AIM OF THE EXERCISE: Please copy every line with the string "date" from the entries below.

○ ○ ○ ○ ○

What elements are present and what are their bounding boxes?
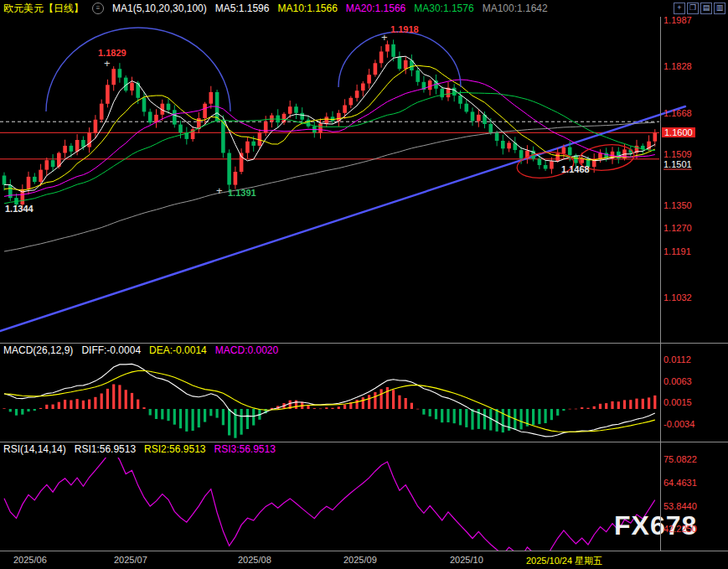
rsi3-value: RSI3:56.9513	[214, 443, 276, 455]
candle	[8, 185, 13, 199]
time-axis-divider	[0, 551, 728, 551]
candle	[398, 57, 402, 70]
candle	[111, 69, 116, 85]
candle	[227, 153, 231, 185]
rsi-chart[interactable]	[0, 458, 660, 551]
candle	[343, 106, 347, 113]
candle	[87, 132, 91, 147]
price-axis-label: 1.1501	[663, 159, 692, 170]
candle	[106, 85, 110, 104]
candle	[142, 98, 147, 112]
macd-diff-value: DIFF:-0.0004	[81, 344, 141, 356]
rsi-axis-label: 53.8440	[663, 501, 697, 511]
macd-params-label: MACD(26,12,9)	[3, 344, 73, 356]
candle	[404, 60, 408, 69]
fx-chart-app: 欧元美元【日线】 ≡ MA1(5,10,20,30,100) MA5:1.159…	[0, 0, 728, 569]
candle	[294, 106, 298, 113]
candle	[428, 80, 432, 90]
price-annotation: 1.1344	[5, 204, 34, 214]
candle	[209, 92, 214, 104]
candle	[70, 146, 74, 152]
date-axis-label: 2025/08	[238, 555, 271, 565]
price-annotation: 1.1468	[561, 164, 590, 174]
date-axis-label: 2025/10/24 星期五	[526, 555, 602, 567]
candle	[270, 116, 274, 122]
candle	[39, 170, 43, 183]
ma5-value: MA5:1.1596	[215, 3, 270, 14]
candle	[477, 115, 481, 122]
rsi-header: RSI(14,14,14) RSI1:56.9513 RSI2:56.9513 …	[3, 443, 276, 455]
macd-hist-value: MACD:0.0020	[215, 344, 278, 356]
ma100-value: MA100:1.1642	[483, 3, 548, 14]
ma10-value: MA10:1.1566	[277, 3, 337, 14]
candle	[507, 142, 511, 148]
candle	[325, 116, 329, 123]
candle	[385, 44, 390, 52]
candle	[251, 142, 256, 146]
rsi1-value: RSI1:56.9513	[75, 443, 136, 455]
candle	[3, 176, 7, 185]
price-axis-label: 1.1668	[663, 108, 692, 118]
candle	[27, 177, 31, 189]
candle	[465, 104, 469, 112]
symbol-period-title[interactable]: 欧元美元【日线】	[3, 2, 84, 16]
price-axis-label: 1.1270	[663, 223, 692, 233]
price-axis-label: 1.1191	[663, 246, 691, 256]
price-axis-label: 1.1032	[663, 292, 692, 303]
price-annotation: 1.1391	[228, 188, 256, 198]
candle	[318, 123, 323, 132]
candle	[130, 83, 134, 91]
candle	[471, 111, 475, 121]
titlebar-controls: + ❐ ▤ ▥	[674, 3, 725, 14]
candle	[562, 147, 566, 154]
ma20-value: MA20:1.1566	[346, 3, 405, 14]
price-annotation: 1.1829	[98, 48, 126, 58]
panel-divider	[0, 442, 728, 442]
candle	[94, 120, 98, 133]
candle	[51, 160, 55, 167]
candle	[349, 98, 354, 106]
candle	[245, 142, 250, 153]
candle	[653, 132, 658, 141]
candle	[33, 177, 37, 182]
anchor-cross-icon: +	[104, 59, 111, 68]
price-axis-divider	[660, 17, 661, 551]
ma-params-label: MA1(5,10,20,30,100)	[112, 3, 207, 14]
candle	[45, 160, 49, 169]
zoom-in-icon[interactable]: +	[674, 3, 685, 14]
panel-divider	[0, 343, 728, 344]
indicator-settings-icon[interactable]: ≡	[92, 3, 104, 14]
price-annotation: 1.1918	[390, 24, 419, 34]
candle	[173, 110, 177, 124]
candle	[288, 106, 292, 114]
candle	[580, 158, 584, 163]
date-axis-label: 2025/07	[114, 555, 147, 565]
candle	[167, 104, 171, 111]
date-axis-label: 2025/06	[13, 555, 47, 565]
candle	[374, 63, 378, 75]
macd-axis-label: 0.0063	[663, 376, 692, 386]
candle	[379, 52, 384, 64]
candle	[416, 70, 420, 82]
macd-axis-label: -0.0034	[663, 419, 694, 429]
candle	[221, 122, 225, 153]
restore-window-icon[interactable]: ❐	[687, 3, 699, 14]
candle	[307, 120, 311, 127]
candle	[240, 153, 244, 173]
candle	[355, 91, 359, 98]
macd-axis-label: 0.0015	[663, 397, 692, 407]
rsi2-value: RSI2:56.9513	[144, 443, 205, 455]
rsi-axis-label: 42.2250	[663, 524, 697, 534]
grid-layout-icon[interactable]: ▤	[700, 3, 712, 14]
candle	[501, 141, 505, 148]
candle	[367, 75, 371, 83]
candle	[538, 158, 542, 165]
candle	[100, 104, 104, 120]
ma30-value: MA30:1.1576	[414, 3, 473, 14]
price-axis-label: 1.1828	[663, 61, 692, 71]
macd-chart[interactable]	[0, 358, 660, 441]
candle	[519, 150, 524, 158]
date-axis-label: 2025/09	[343, 555, 377, 565]
candle	[63, 146, 67, 153]
panel-layout-icon[interactable]: ▥	[714, 3, 725, 14]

○ ○ ○ ○ ○

RESULT:
date-axis-label: 2025/08	[238, 555, 271, 565]
date-axis-label: 2025/10/24 星期五	[526, 555, 602, 567]
date-axis-label: 2025/07	[114, 555, 147, 565]
date-axis-label: 2025/06	[13, 555, 47, 565]
date-axis-label: 2025/09	[343, 555, 377, 565]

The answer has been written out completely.